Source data
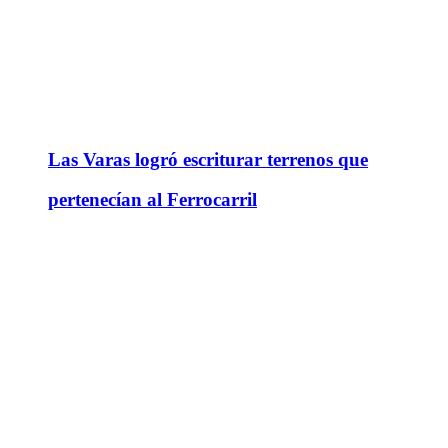
Las Varas logró escriturar terrenos que
pertenecían al Ferrocarril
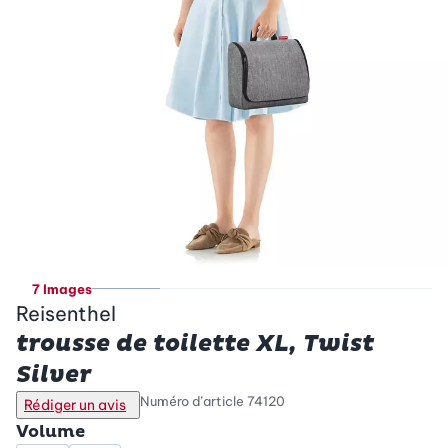
7 Images
Reisenthel
trousse de toilette XL, Twist
Silver
Numéro d’article
74120
Rédiger un avis
Volume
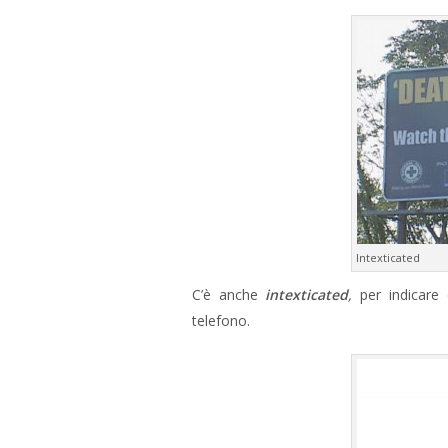
Intexticated
C’è anche
intexticated
,
per indicare
telefono.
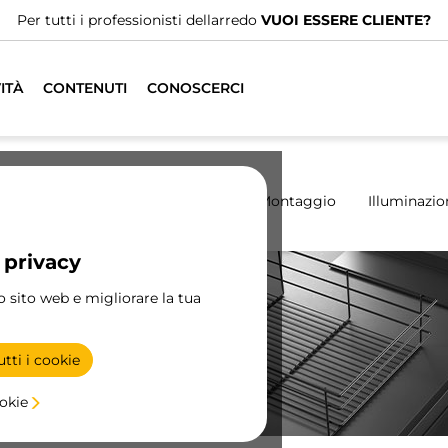
Abbiamo distributori specializzati.
TROVA IL PIÙ VICINO
ITÀ
CONTENUTI
CONOSCERCI
madio
Scorrevoli
Cucina
Montaggio
Illuminazio
 privacy
ro sito web e migliorare la tua
i
tti i cookie
ookie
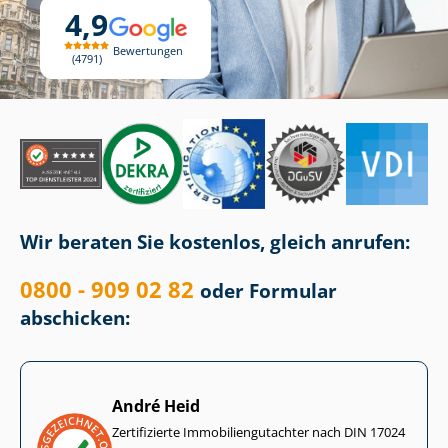
4,9
Bewertungen
4791
Wir beraten Sie kostenlos, gleich anrufen:
0800 - 909 02 82
oder Formular
abschicken:
André Heid
Zertifizierte Im­mo­bi­li­en­gut­ach­ter nach DIN 17024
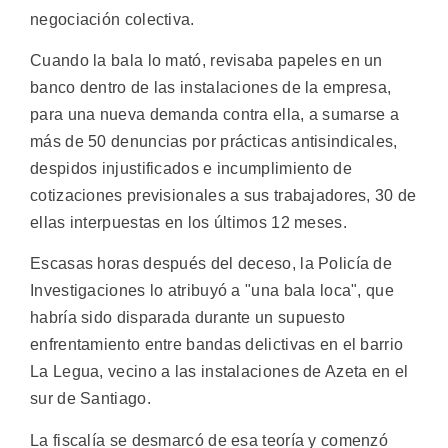
negociación colectiva.
Cuando la bala lo mató, revisaba papeles en un
banco dentro de las instalaciones de la empresa,
para una nueva demanda contra ella, a sumarse a
más de 50 denuncias por prácticas antisindicales,
despidos injustificados e incumplimiento de
cotizaciones previsionales a sus trabajadores, 30 de
ellas interpuestas en los últimos 12 meses.
Escasas horas después del deceso, la Policía de
Investigaciones lo atribuyó a "una bala loca", que
habría sido disparada durante un supuesto
enfrentamiento entre bandas delictivas en el barrio
La Legua, vecino a las instalaciones de Azeta en el
sur de Santiago.
La fiscalía se desmarcó de esa teoría y comenzó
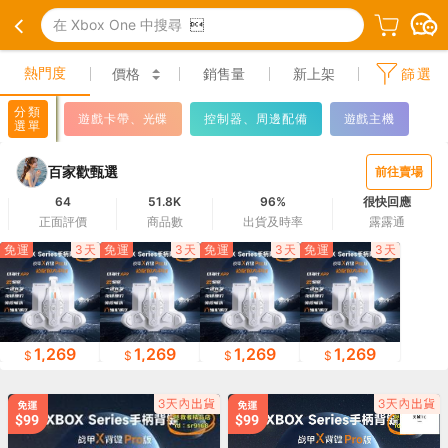
在 Xbox One 中搜尋

熱門度
價格
銷售量
新上架
篩選
分類
遊戲卡帶、光碟
控制器、周邊配備
遊戲主機
選單
百家歡甄選
前往賣場
64
51.8K
96%
很快回應
正面評價
商品數
出貨及時率
露露通
免運
3天
免運
3天
免運
3天
免運
3天
1,269
1,269
1,269
1,269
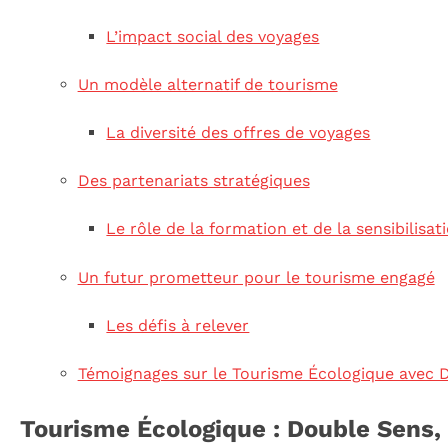
L’impact social des voyages
Un modèle alternatif de tourisme
La diversité des offres de voyages
Des partenariats stratégiques
Le rôle de la formation et de la sensibilisat
Un futur prometteur pour le tourisme engagé
Les défis à relever
Témoignages sur le Tourisme Écologique avec 
Tourisme Écologique : Double Sens,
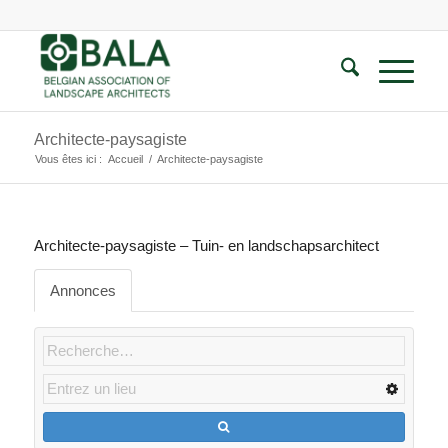
Architecte-paysagiste
Vous êtes ici :
Accueil
/
Architecte-paysagiste
Architecte-paysagiste – Tuin- en landschapsarchitect
Annonces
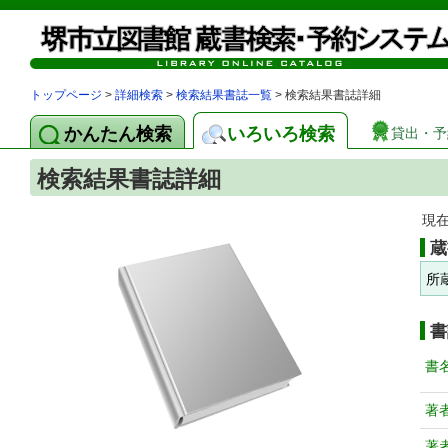
トップページ
>
詳細検索
>
検索結果書誌一覧
> 検索結果書誌詳細
かんたん検索
いろいろ検索
貸出・予
検索結果書誌詳細
現
蔵
所
書
書
著
著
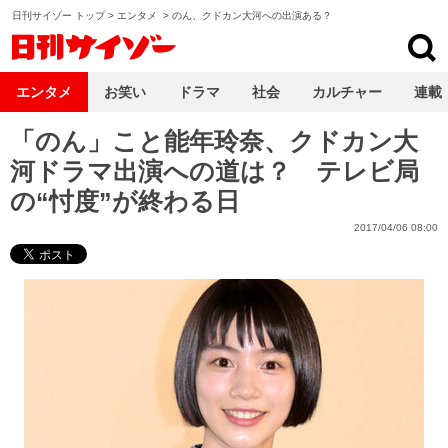
日刊サイゾー トップ
>
エンタメ
>
のん、クドカン大河への出演ある？
日刊サイゾー
エンタメ
お笑い
ドラマ
社会
カルチャー
連載
「のん」こと能年玲奈、クドカン大
河ドラマ出演への道は？ テレビ局
の“忖度”が終わる日
2017/04/06 08:00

• [WHAT THE TASK ASKS] Every line above is to be returned exactly, with its pictures removed.

• [COMPLETED EXERCISE]
Las Varas logró escriturar terrenos que
pertenecían al Ferrocarril
7 Images
Reisenthel
trousse de toilette XL, Twist
Silver
Numéro d’article
74120
Rédiger un avis
Volume
Intexticated
C’è anche
intexticated
,
per indicare
telefono.
Abbiamo distributori specializzati.
TROVA IL PIÙ VICINO
ITÀ
CONTENUTI
CONOSCERCI
madio
Scorrevoli
Cucina
Montaggio
Illuminazio
 privacy
ro sito web e migliorare la tua
i
tti i cookie
ookie
4,9
Bewertungen
4791
Wir beraten Sie kostenlos, gleich anrufen:
0800 - 909 02 82
oder Formular
abschicken:
André Heid
Zertifizierte Im­mo­bi­li­en­gut­ach­ter nach DIN 17024
negociación colectiva.
Cuando la bala lo mató, revisaba papeles en un
banco dentro de las instalaciones de la empresa,
para una nueva demanda contra ella, a sumarse a
más de 50 denuncias por prácticas antisindicales,
despidos injustificados e incumplimiento de
cotizaciones previsionales a sus trabajadores, 30 de
ellas interpuestas en los últimos 12 meses.
Escasas horas después del deceso, la Policía de
Investigaciones lo atribuyó a "una bala loca", que
habría sido disparada durante un supuesto
enfrentamiento entre bandas delictivas en el barrio
La Legua, vecino a las instalaciones de Azeta en el
sur de Santiago.
La fiscalía se desmarcó de esa teoría y comenzó
在 Xbox One 中搜尋

熱門度
價格
銷售量
新上架
篩選
分類
遊戲卡帶、光碟
控制器、周邊配備
遊戲主機
選單
百家歡甄選
前往賣場
64
51.8K
96%
很快回應
正面評價
商品數
出貨及時率
露露通
免運
3天
免運
3天
免運
3天
免運
3天
1,269
1,269
1,269
1,269
L’impact social des voyages
Un modèle alternatif de tourisme
La diversité des offres de voyages
Des partenariats stratégiques
Le rôle de la formation et de la sensibilisat
Un futur prometteur pour le tourisme engagé
Les défis à relever
Témoignages sur le Tourisme Écologique avec 
Tourisme Écologique : Double Sens,
Architecte-paysagiste
Vous êtes ici :
Accueil
/
Architecte-paysagiste
Architecte-paysagiste – Tuin- en landschapsarchitect
Annonces
トップページ
>
詳細検索
>
検索結果書誌一覧
> 検索結果書誌詳細
かんたん検索
いろいろ検索
貸出・予
検索結果書誌詳細
現
蔵
所
書
書
著
著
日刊サイゾー トップ
>
エンタメ
>
のん、クドカン大河への出演ある？
日刊サイゾー
エンタメ
お笑い
ドラマ
社会
カルチャー
連載
「のん」こと能年玲奈、クドカン大
河ドラマ出演への道は？ テレビ局
の“忖度”が終わる日
2017/04/06 08:00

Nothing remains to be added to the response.